I took a series of family photo style images though only a few were successful so I used some older photos to show a younger subject.

After a series of failed attempts at photoshopping photo album style portraits, I decided to physically alter old photo album photos of my father and me as a baby. I wanted to illustrate blocks of memory being lost so literally cut out blocks of the image and had them filtering away . I tested a few different ways of altering the image further, with bubbling by holding a lighter underneath etc . I settled on scraping away parts of the face with a blade .

I added words from the point of view of the per) suffering from memory loss ,questioning who the occupants of the photo are. To further understanding of the context of the photos.

I think my project is somewhat lacking in something , it didn't quite articulate the ideas as eeffectively as. i hoped.

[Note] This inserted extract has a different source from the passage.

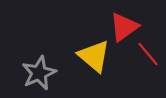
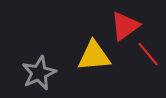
red triangle: moved 1 px right, 1 px up
yellow triangle: rotated 45 degrees counterclockwise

To improve it I should have spent more time in the photography stage making the images look more polished, I had s small window to stage a photo with my real time dad and the staging of the photo of a much younger couple( hiding the face to hide the fact its not a younger dad).  I would have liked to have implimented the cutting out in a slicker manner also.

Friday, 11 April 2014

time art

In this piece I'm moving about in time so that my time art piece looks like it was done by a child?

Colour shift

the colour shift of the "stars" is linked to the observed shift in the colour spectrum of stars as they move about the universe, relative to the observer.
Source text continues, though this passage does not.